*Task requirements:*
Below are the records; repeat exactly their lines between the line holding "antecedentes históricos de ataques" and the line holding "Stichting Kempens", inclusive, skipping the pictures.

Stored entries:
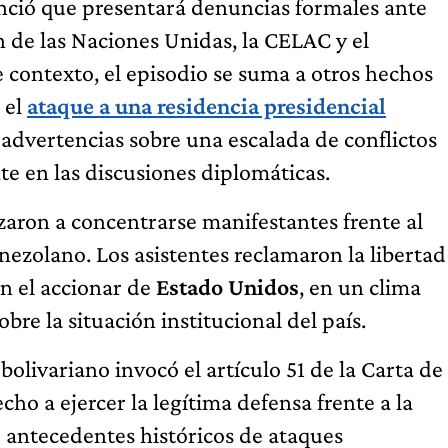
unció que presentará denuncias formales ante
 de las Naciones Unidas, la CELAC y el
 contexto, el episodio se suma a otros hechos
 el
ataque a una residencia presidencial
advertencias sobre una escalada de conflictos
e en las discusiones diplomáticas.
aron a concentrarse manifestantes frente al
nezolano. Los asistentes reclamaron la libertad
n el accionar de
Estado Unidos
, en un clima
re la situación institucional del país.
bolivariano invocó el artículo 51 de la Carta de
cho a ejercer la legítima defensa frente a la
 antecedentes históricos de ataques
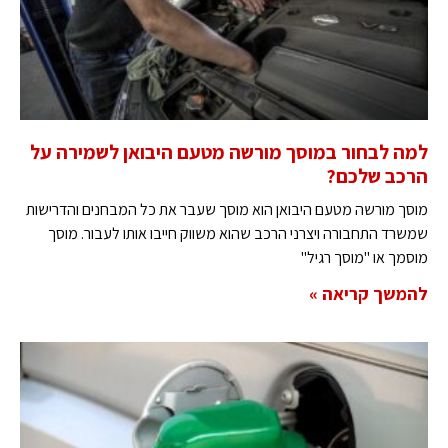
למה לבחור במוסך מורשה מטעם היבואן לשמירה על
הרכב שלכם?
מוסך מורשה מטעם היבואן הוא מוסך שעבר את כל המבחנים והדרישות
שמשרד התחבורה ויצרני הרכב שהוא משווק חייבו אותו לעבור. מוסך
מוסמך או "מוסך רגיל"
להמשך קריאה »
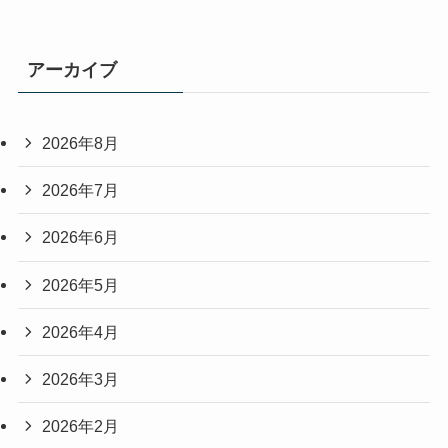
アーカイブ
2026年8月
2026年7月
2026年6月
2026年5月
2026年4月
2026年3月
2026年2月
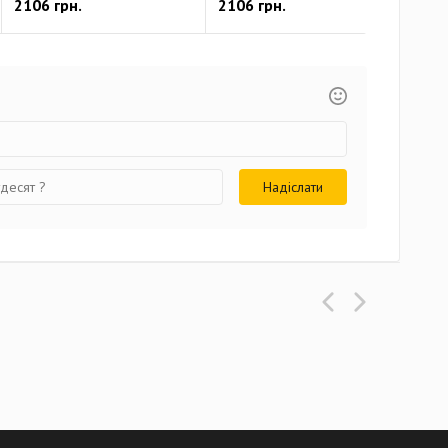
2106 грн.
2106 грн.
466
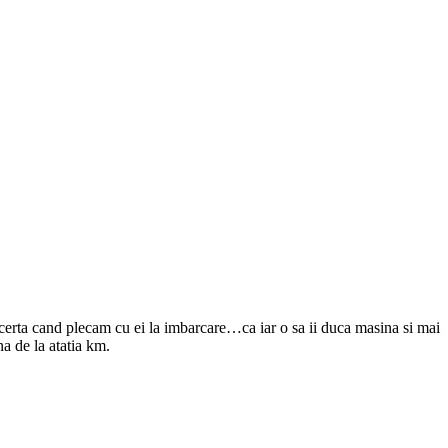
certa cand plecam cu ei la imbarcare…ca iar o sa ii duca masina si mai
a de la atatia km.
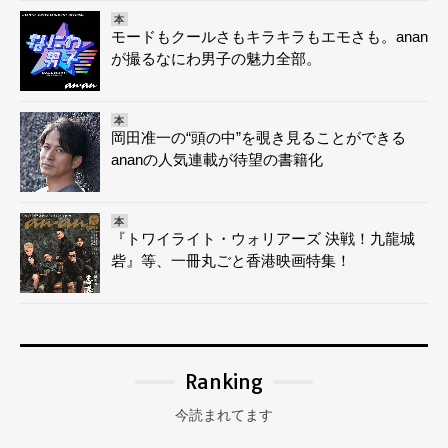
本
モードもクールさもキラキラもエモさも。anan
が撮るなにわ男子の魅力全部。
本
岡田准一の“頭の中”を覗き見ることができる
ananの人気連載が待望の書籍化
本
『トワイライト・ウォリアーズ 決戦！九龍城
砦』等、一冊丸ごと香港映画特集！
Ranking
今読まれてます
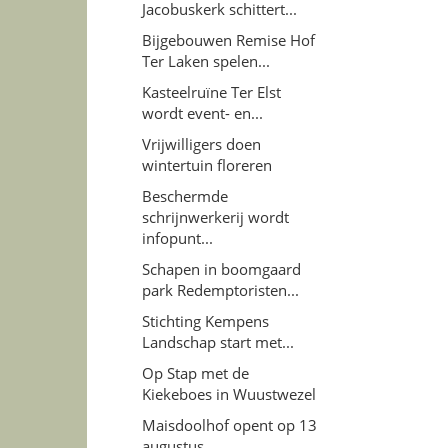
Jacobuskerk schittert...
Bijgebouwen Remise Hof
Ter Laken spelen...
Kasteelruïne Ter Elst
wordt event- en...
Vrijwilligers doen
wintertuin floreren
Beschermde
schrijnwerkerij wordt
infopunt...
Schapen in boomgaard
park Redemptoristen...
Stichting Kempens
Landschap start met...
Op Stap met de
Kiekeboes in Wuustwezel
Maisdoolhof opent op 13
augustus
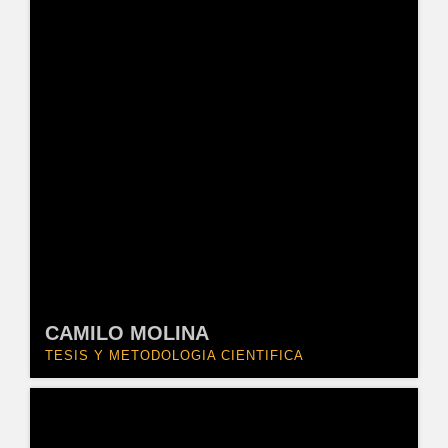
CAMILO MOLINA
TESIS Y METODOLOGIA CIENTIFICA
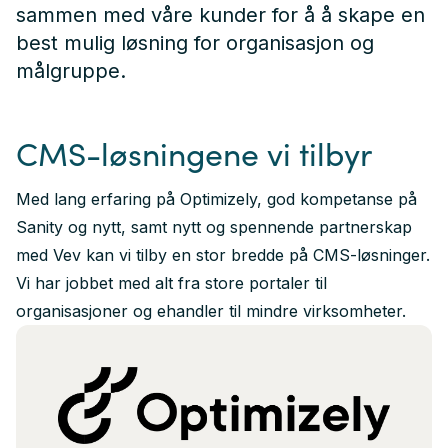
sammen med våre kunder for å å skape en
best mulig løsning for organisasjon og
målgruppe.
CMS-løsningene vi tilbyr
Med lang erfaring på Optimizely, god kompetanse på
Sanity og nytt, samt nytt og spennende partnerskap
med Vev kan vi tilby en stor bredde på CMS-løsninger.
Vi har jobbet med alt fra store portaler til
organisasjoner og ehandler til mindre virksomheter.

*Reply:*
 antecedentes históricos de ataques
למה לבחור במוסך מורשה מטעם היבואן לשמירה על
הרכב שלכם?
מוסך מורשה מטעם היבואן הוא מוסך שעבר את כל המבחנים והדרישות
שמשרד התחבורה ויצרני הרכב שהוא משווק חייבו אותו לעבור. מוסך
מוסמך או "מוסך רגיל"
להמשך קריאה »
アーカイブ
2026年8月
2026年7月
2026年6月
2026年5月
2026年4月
2026年3月
2026年2月
2106 грн.
2106 грн.
466
certa cand plecam cu ei la imbarcare…ca iar o sa ii duca masina si mai
a de la atatia km.
本
モードもクールさもキラキラもエモさも。anan
が撮るなにわ男子の魅力全部。
本
岡田准一の“頭の中”を覗き見ることができる
ananの人気連載が待望の書籍化
本
『トワイライト・ウォリアーズ 決戦！九龍城
砦』等、一冊丸ごと香港映画特集！
Ranking
今読まれてます
Jacobuskerk schittert...
Bijgebouwen Remise Hof
Ter Laken spelen...
Kasteelruïne Ter Elst
wordt event- en...
Vrijwilligers doen
wintertuin floreren
Beschermde
schrijnwerkerij wordt
infopunt...
Schapen in boomgaard
park Redemptoristen...
Stichting Kempens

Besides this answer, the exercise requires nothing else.